Cette politique irrite au plus haut point les mouvements sociaux de la régions qui réagissent à ces politiques économiques étouffantes, aux tentatives de faire avancer le néo-libéralisme et les privatisations. Il faut rappeler que l’un des principaux reproches faits à Gutiérrez, de la part des mouvements populaires, était sa servilité totale envers Washington, après qu’il se soit défini publiquement comme « le meilleur allié de Bush ».
 
 L’autre élément clé pour comprendre la réaction populaire équatorienne (et l’actuelle crise de pouvoir) est la situation géo-militaire régionale. Comme le signalait le commentateur équatorien René Baéz, « Gutiérrez a mis le pays à deux doigts d’une déclaration de guerre totale aux insurgés colombiens (3) ». Le « Plan patriote » – révélé en juin dernier – est l’offensive la plus ambitieuse contre la guérilla colombienne. Il s’agit d’une opération qui implique 17.000 soldats et couvre une surface de 260.000 km2 au sud de la Colombie, où l’on note une présence importante des FARC. Ce plan est complété par l’Initiative régionale andine (Equateur, Pérou, Bolivie et Panama) qui cherche à blinder militairement les frontières de ces pays avec la Colombie. Une seule étincelle peut faire exploser toute la région en l’espace d’une seconde.
 
« Nous exigeons que notre pays suspende les négociations du TLC avec les USA, ferme la base militaire de Manta (cédée par l’Equateur aux forces armées étatsuniennes) et refuse de s’impliquer dans le plan Colombie, financé par Washington et dirigée contre la guérilla, sous prétexte de lutte contre le trafic de drogue », a déclaré Luis Macas, dirigeant de la CONAIE, il y a quelques heures.
 
Derrière la crise équatorienne, un mouvement social intuitif et actif, qui ne supporte plus les ajustements structurels néo-libéraux et qui ne veut pas de la transformation du pays en chair à canon d’une guerre régionale. Même si tout reste ouvert et que la crise ne soit pas totalement terminée, des millions d’Equatoriens écoeurés revendiquaient la démission du président aux cris de « Que Lucio s’en aille ! ».
 
Sergio Ferrari
Trad. H.P.Renk, collaboration service de presse  E-CHANGER
 
 
1) les opposants à ce traité relèvent que ses initiales, TLC (= Tratado de libro comercio) correspondent bien plus au concept de « Total locura capitalista » (Folie capitaliste totale)…
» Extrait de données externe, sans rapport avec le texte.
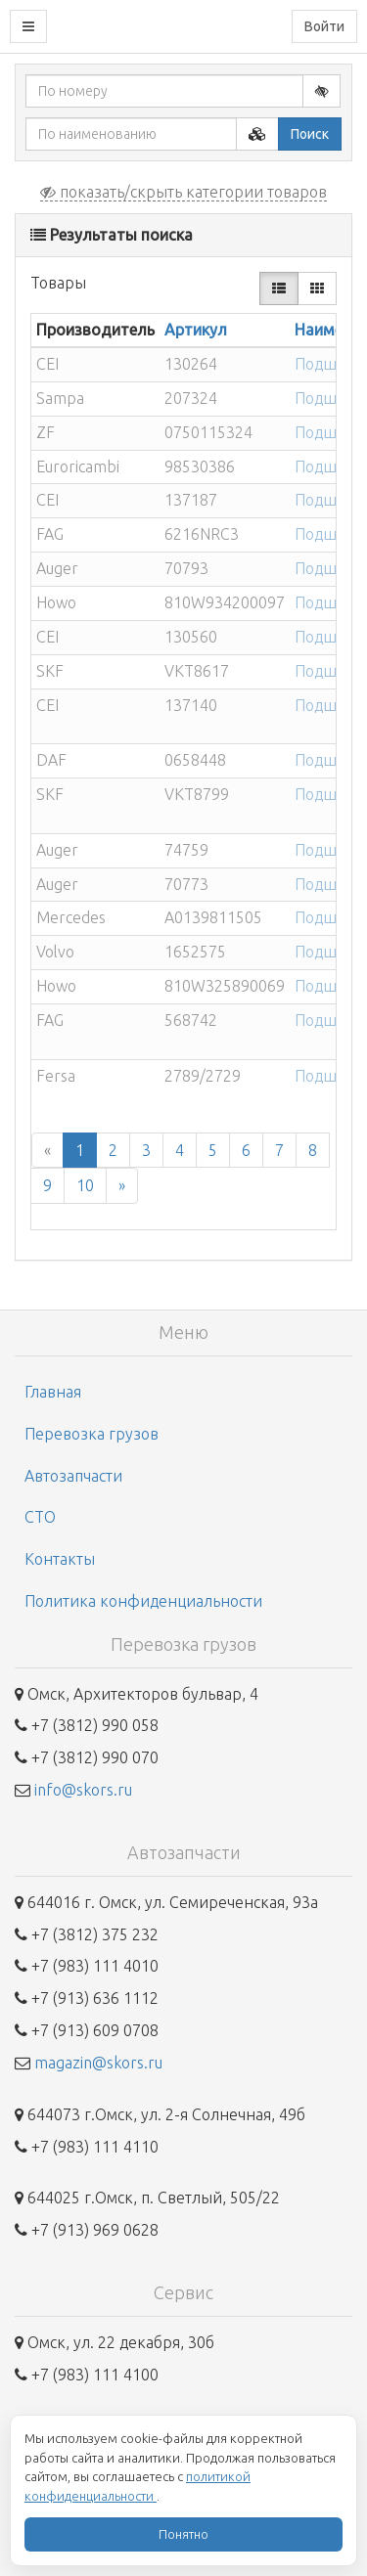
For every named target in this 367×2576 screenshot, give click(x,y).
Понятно (183, 2534)
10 (85, 1185)
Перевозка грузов (91, 1434)
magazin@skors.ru (98, 2062)
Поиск (310, 134)
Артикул (195, 329)
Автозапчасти (73, 1476)
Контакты (59, 1559)
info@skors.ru (83, 1790)
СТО (40, 1517)
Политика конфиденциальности (143, 1601)
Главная (52, 1391)
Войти (324, 26)
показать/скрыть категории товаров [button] (183, 191)
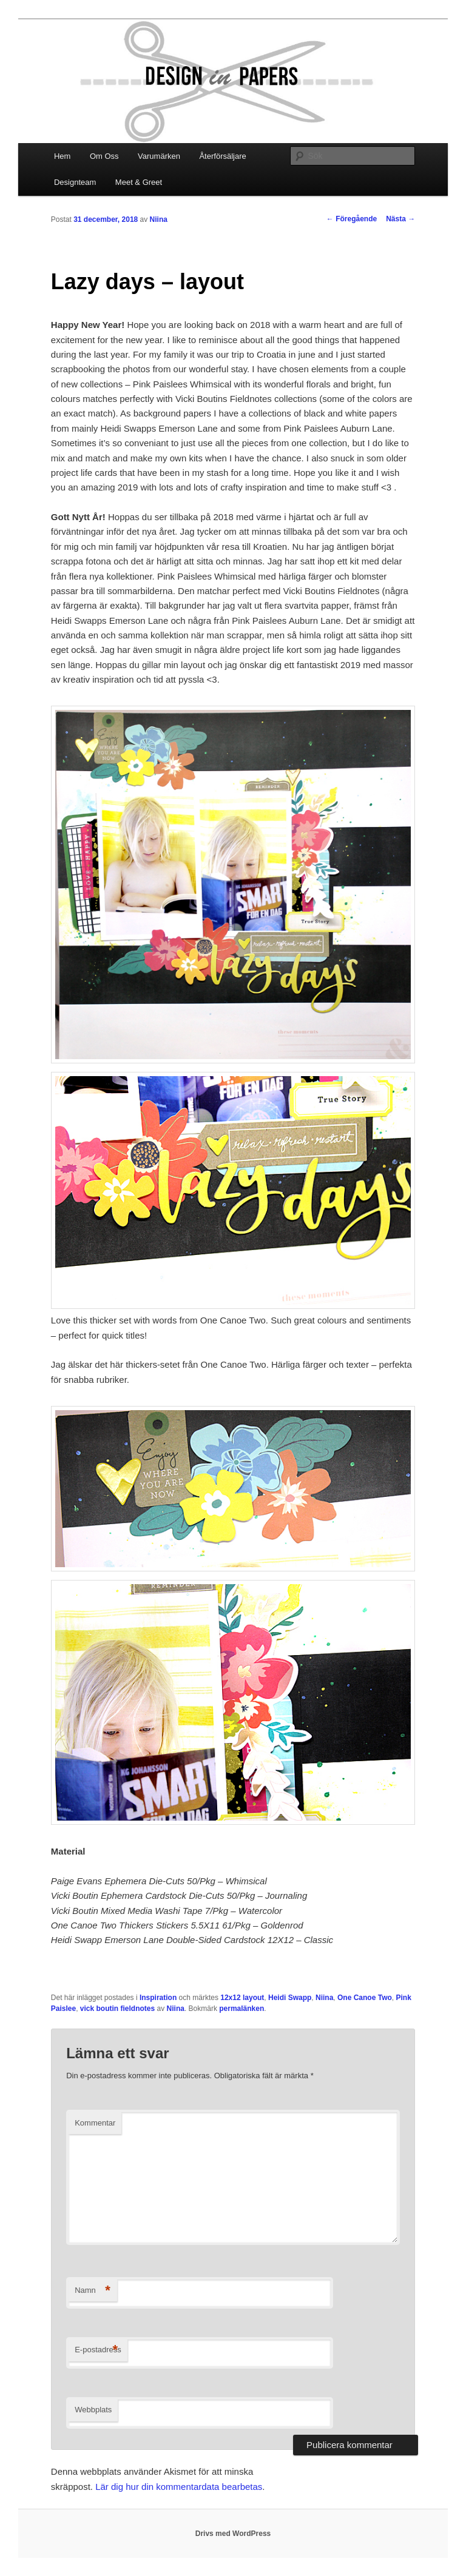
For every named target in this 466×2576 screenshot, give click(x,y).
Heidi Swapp (289, 1997)
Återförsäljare (222, 156)
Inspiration (158, 1997)
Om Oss (104, 156)
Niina (158, 219)
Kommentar (95, 2122)
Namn (92, 2291)
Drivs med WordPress (233, 2533)
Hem (62, 156)
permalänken (241, 2008)
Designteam (75, 182)
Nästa (400, 219)
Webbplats (93, 2409)
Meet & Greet (138, 182)
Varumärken (159, 156)
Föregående (351, 219)
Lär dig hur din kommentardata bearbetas (178, 2486)
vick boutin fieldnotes (117, 2008)
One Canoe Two (364, 1997)
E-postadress (98, 2350)
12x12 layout (242, 1997)
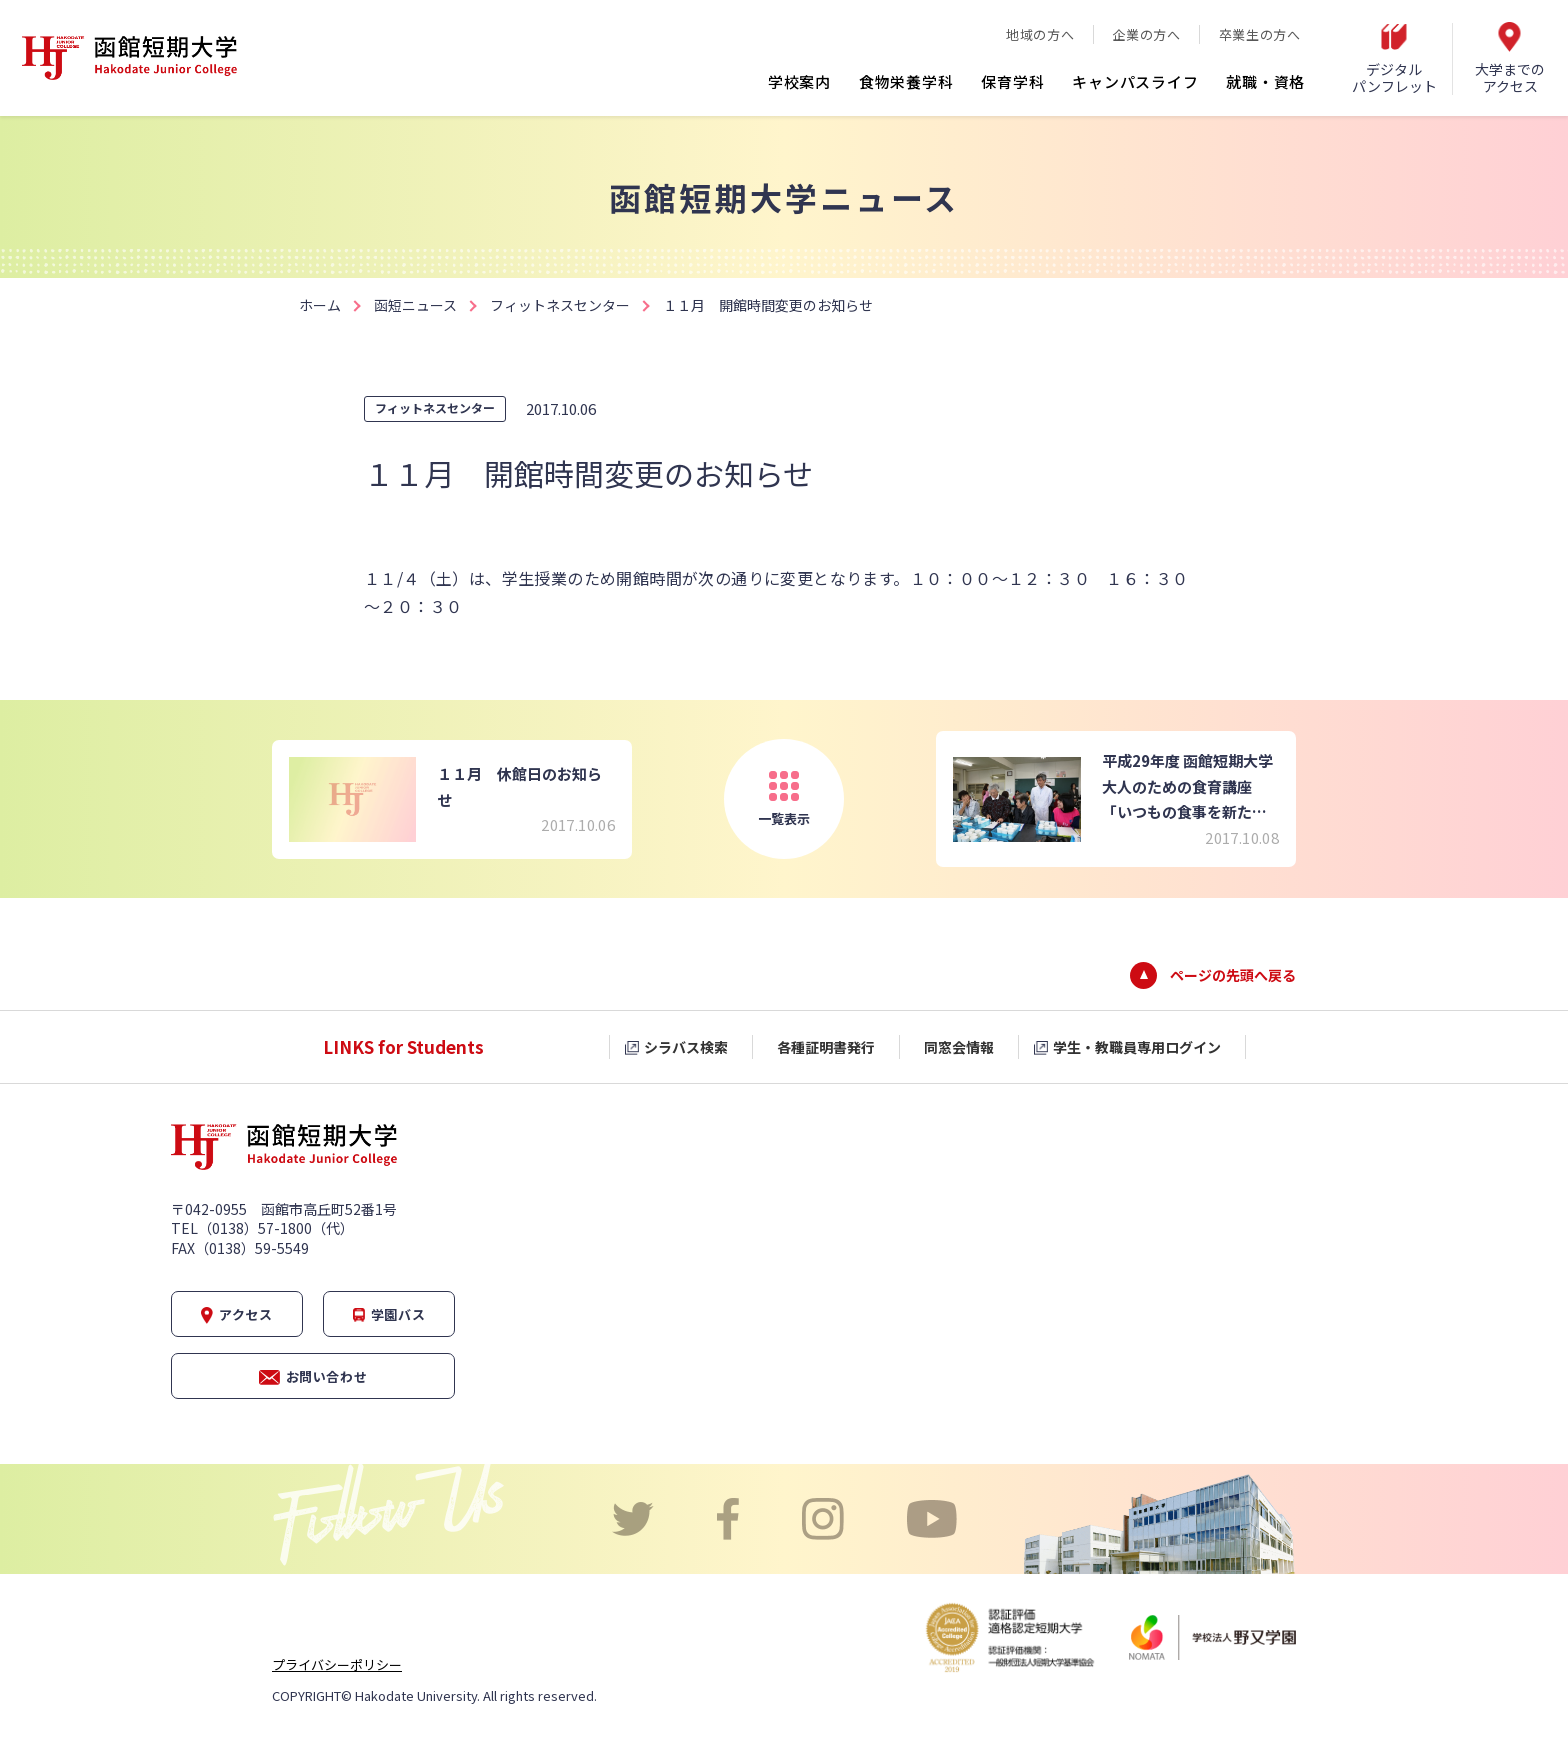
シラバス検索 (686, 1047)
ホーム (320, 305)
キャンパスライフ (1135, 81)
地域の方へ (1040, 34)
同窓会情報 (959, 1047)
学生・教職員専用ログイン (1137, 1047)
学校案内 (799, 81)
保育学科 (1012, 81)
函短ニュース (415, 305)
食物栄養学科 (906, 81)
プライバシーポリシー (337, 1664)
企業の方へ (1146, 34)
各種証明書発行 (826, 1047)
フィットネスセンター (560, 305)
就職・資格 (1265, 81)
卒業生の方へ (1260, 34)
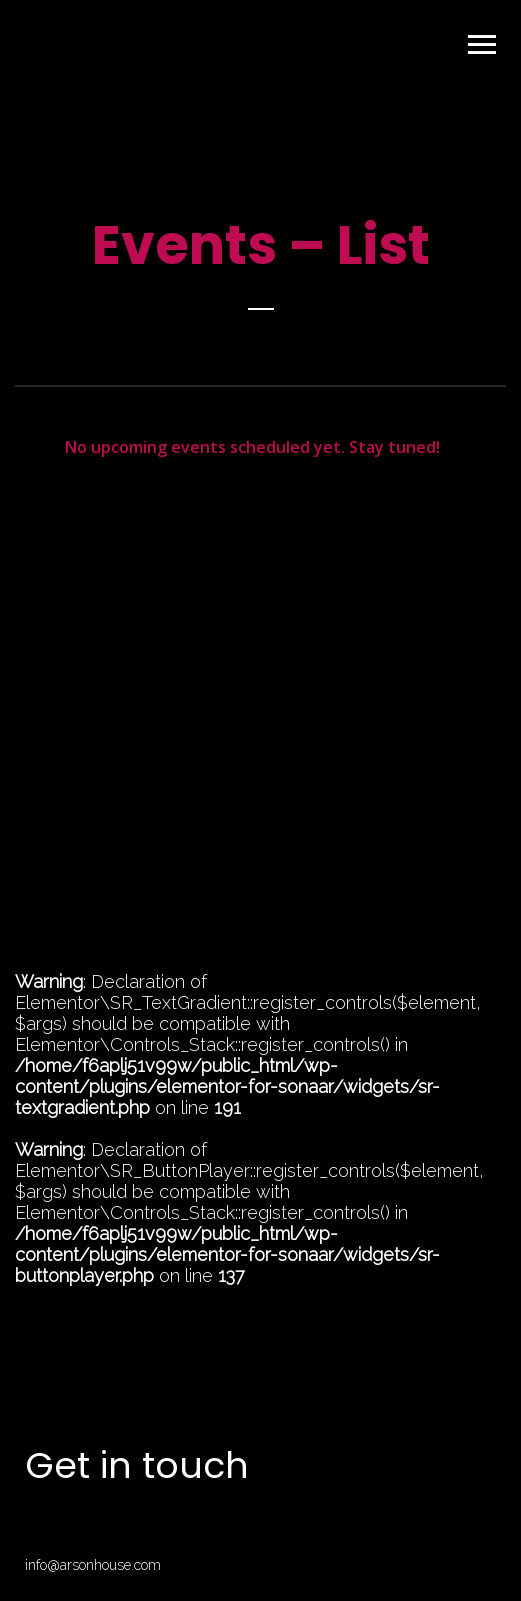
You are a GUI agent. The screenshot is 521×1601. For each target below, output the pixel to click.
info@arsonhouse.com (93, 1565)
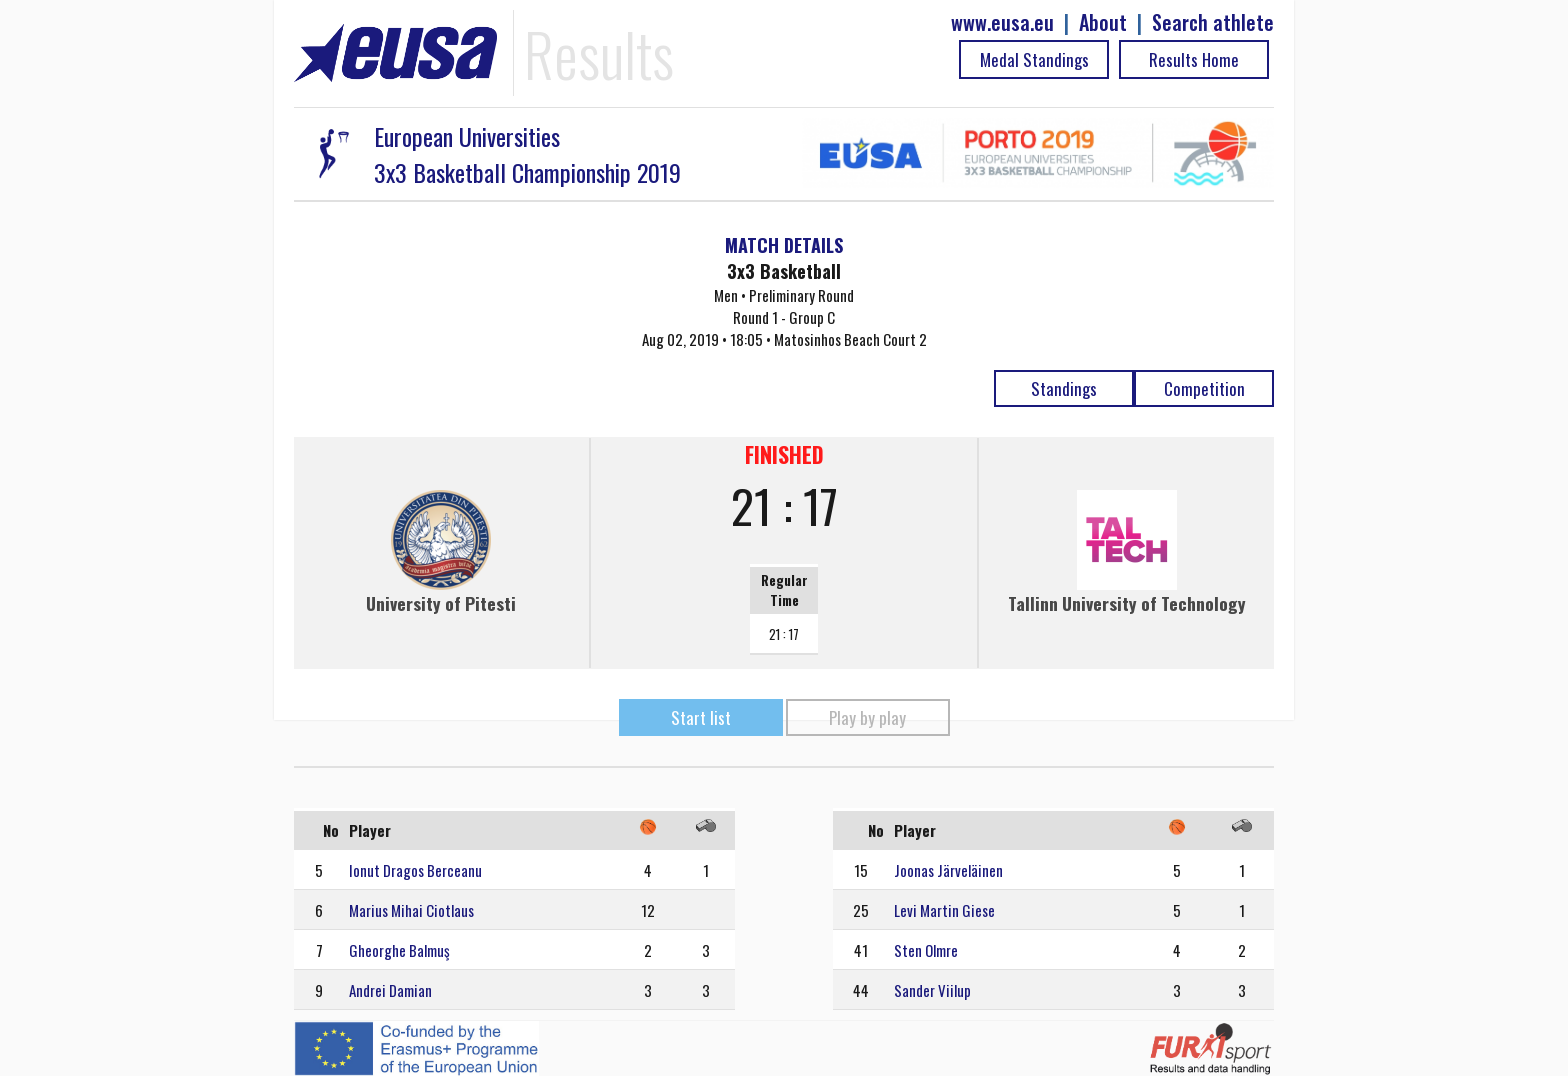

2) L’ex-président équatorien (qui ne l’était pas encore) avait participé au 1er Forum social mondial de Porto Alegre en 2001. A cette époque, les médias le comparaient au président vénézuelien Hugo Chávez, dont l’évolution se situe au rebours de celle (parfaitement calamiteuse) de Gutiérrez…
3) les Forces armées révolutionnaires de Colombie (FARC-EP) et l’Armée de libération nationale (ELN).